Una curiosa ed articolata vicenda è alla base della sentenza 30 marzo 2016 n. 6132 della Corte di Cassazione.
Semplificando al massimo, la questione riguarda la mancata indicazione tra i crediti dei finanziamenti infruttiferi del de cuius effettuati in favore di una società partecipata. I bilanci societari erano stati allegati alla denuncia di successione, motivo per il quale, a detta dei contribuenti ricorrenti (gli eredi) l’Amministrazione sarebbe stata messa in condizione di verificare la sussistenza di queste attività sin dal primo adempimento a carico degli eredi medesimi.
Tali finanziamenti sono stati nel seguito rimborsati. Appreso ciò a seguito di un controllo l’Agenzia delle Entrate ha fatto valere le proprie pretese in ordine all’imposta di successione per non avere gli eredi prodotto una dichiarazione integrativa.
Ed allora il problema si sintetizza come segue: il termine di decadenza dell’azione di accertamento va fatto decorrere dalla presentazione della successione (bilanci inclusi) oppure dal rimborso del credito, quanto ad adempimenti integrativi?
Secondo la Corte dichiarare i crediti vuol dire inserirli nello stampato che va utilizzato per la denuncia e non poterli desumere da un allegato, il bilancio, che non può assumere funzione corrispondente alla dichiarazione di successione.

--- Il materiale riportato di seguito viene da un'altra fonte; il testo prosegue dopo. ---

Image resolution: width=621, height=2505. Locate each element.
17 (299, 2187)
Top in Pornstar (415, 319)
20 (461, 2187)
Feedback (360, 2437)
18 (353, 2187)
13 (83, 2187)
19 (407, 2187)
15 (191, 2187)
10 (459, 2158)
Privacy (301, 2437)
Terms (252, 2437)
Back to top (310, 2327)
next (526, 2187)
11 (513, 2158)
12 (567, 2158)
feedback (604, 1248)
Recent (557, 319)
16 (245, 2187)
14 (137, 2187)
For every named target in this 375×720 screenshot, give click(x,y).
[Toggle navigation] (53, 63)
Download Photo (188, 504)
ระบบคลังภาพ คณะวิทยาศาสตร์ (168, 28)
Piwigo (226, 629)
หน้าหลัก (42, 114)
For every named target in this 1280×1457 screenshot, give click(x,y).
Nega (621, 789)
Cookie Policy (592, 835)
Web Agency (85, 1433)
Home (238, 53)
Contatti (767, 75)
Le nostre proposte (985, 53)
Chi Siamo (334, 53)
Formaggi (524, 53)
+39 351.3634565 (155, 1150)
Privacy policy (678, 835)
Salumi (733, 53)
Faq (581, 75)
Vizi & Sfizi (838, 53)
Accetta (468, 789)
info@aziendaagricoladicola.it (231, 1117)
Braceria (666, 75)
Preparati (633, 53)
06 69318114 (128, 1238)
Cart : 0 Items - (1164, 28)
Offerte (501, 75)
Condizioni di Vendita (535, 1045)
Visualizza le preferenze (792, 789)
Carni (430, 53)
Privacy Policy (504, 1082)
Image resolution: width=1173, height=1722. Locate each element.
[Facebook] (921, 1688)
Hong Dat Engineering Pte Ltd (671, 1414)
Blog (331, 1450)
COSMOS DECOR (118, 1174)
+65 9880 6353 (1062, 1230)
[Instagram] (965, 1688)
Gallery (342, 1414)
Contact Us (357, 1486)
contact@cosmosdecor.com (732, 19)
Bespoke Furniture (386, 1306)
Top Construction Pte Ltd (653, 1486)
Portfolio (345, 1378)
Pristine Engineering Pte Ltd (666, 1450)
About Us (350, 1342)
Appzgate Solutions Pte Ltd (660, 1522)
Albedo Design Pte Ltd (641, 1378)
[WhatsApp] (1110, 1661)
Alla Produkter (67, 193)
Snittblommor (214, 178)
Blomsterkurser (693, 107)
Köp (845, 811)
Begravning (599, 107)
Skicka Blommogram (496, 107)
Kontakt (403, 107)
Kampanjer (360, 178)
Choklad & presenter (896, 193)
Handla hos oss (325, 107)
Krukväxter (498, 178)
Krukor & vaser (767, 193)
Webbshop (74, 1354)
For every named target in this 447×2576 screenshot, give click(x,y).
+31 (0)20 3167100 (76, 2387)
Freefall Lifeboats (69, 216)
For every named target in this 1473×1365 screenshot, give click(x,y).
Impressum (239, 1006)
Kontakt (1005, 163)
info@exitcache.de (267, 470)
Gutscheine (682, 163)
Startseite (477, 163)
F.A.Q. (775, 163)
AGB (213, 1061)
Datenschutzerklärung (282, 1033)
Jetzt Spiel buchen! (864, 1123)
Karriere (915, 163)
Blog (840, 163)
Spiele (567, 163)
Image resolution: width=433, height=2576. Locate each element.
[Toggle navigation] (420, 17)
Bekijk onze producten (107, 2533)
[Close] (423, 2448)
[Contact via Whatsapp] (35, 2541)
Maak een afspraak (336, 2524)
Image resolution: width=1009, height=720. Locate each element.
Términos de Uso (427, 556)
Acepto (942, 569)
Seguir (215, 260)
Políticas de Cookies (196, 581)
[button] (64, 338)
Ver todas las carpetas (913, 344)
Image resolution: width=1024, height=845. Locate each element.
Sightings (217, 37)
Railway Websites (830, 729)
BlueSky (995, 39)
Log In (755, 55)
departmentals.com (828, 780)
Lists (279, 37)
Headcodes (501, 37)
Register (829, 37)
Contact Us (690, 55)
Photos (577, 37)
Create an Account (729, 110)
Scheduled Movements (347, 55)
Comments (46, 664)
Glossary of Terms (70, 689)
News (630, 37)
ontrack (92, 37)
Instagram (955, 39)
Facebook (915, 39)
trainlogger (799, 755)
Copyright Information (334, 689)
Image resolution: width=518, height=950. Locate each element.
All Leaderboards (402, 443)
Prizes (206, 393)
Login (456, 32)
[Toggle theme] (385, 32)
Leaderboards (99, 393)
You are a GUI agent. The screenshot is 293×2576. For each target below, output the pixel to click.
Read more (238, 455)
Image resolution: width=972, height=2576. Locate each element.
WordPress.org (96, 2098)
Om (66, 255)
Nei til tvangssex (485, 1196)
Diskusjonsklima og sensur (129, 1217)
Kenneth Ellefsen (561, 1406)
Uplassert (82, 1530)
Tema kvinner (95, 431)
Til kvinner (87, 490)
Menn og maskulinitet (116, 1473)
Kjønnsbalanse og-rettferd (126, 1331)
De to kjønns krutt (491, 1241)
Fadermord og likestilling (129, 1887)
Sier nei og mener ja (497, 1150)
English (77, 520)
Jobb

Infatti “Se è vero, in proposito, che l’amministrazione finanziaria ebbe modo di verificare tali bilanci, altrettanto indubbio è che ciò avvenne in vista dell’applicazione del criterio valutativo del patrimonio netto al momento dell’apertura della successione ex art.16 lett. b) d.lgs. 346/1990 (Cass. 6498/00); in base al quale, tuttavia, le operazioni di finanziamento in oggetto (quand’anche contabilmente rilevabili e rilevate) risultavano sostanzialmente ininfluenti quanto a base imponibile, trovando il debito di restituzione nei confronti del socio contropartita diretta nella liquidità da questi immessa nelle casse sociali. Sicché il rilievo, al fine della valutazione della partecipazione, del debito delle società verso il socio non attribuiva, per ciò solo, effetto dichiarativo “per equipollenza” al corrispondente credito del de cujus”.
Quindi poiché i crediti non erano stati dichiarati, il loro rimborso rilevava in effetti quale evento sopravvenuto suscettibile di determinare l’applicazione dell’imposta in misura superiore (articolo 28, sesto comma, d.lgs. 346/1990); con conseguente obbligo per gli eredi di presentazione di dichiarazione integrativa nel termine di cui all’articolo 31 secondo comma lett. e) del d.lgs. citato.
Inutile dire che il termine di accertamento è un normale vincolo che nasce in ossequio al generale principio della certezza del diritto. La decadenza è legata infatti ad un termine previsto dalla legge entro il quale deve essere esercitato un potere; nel caso del diritto tributario il potere di emissione da parte dell’Amministrazione finanziaria dell’avviso di accertamento. E’ un principio che rischia anche di andare a tutelare ipotesi non particolarmente meritorie, ma che non può essere cancellato spostando il termine di decadenza in ragione di eventi sopravvenuti. E senza neppure che una legge preveda il caso, in un contesto in cui operano l’Art. 23 Cost. e l’Art. 3 dello Statuto del Contribuente, specifico sui termini di accertamento. La sentenza perciò non appare del tutto convincente.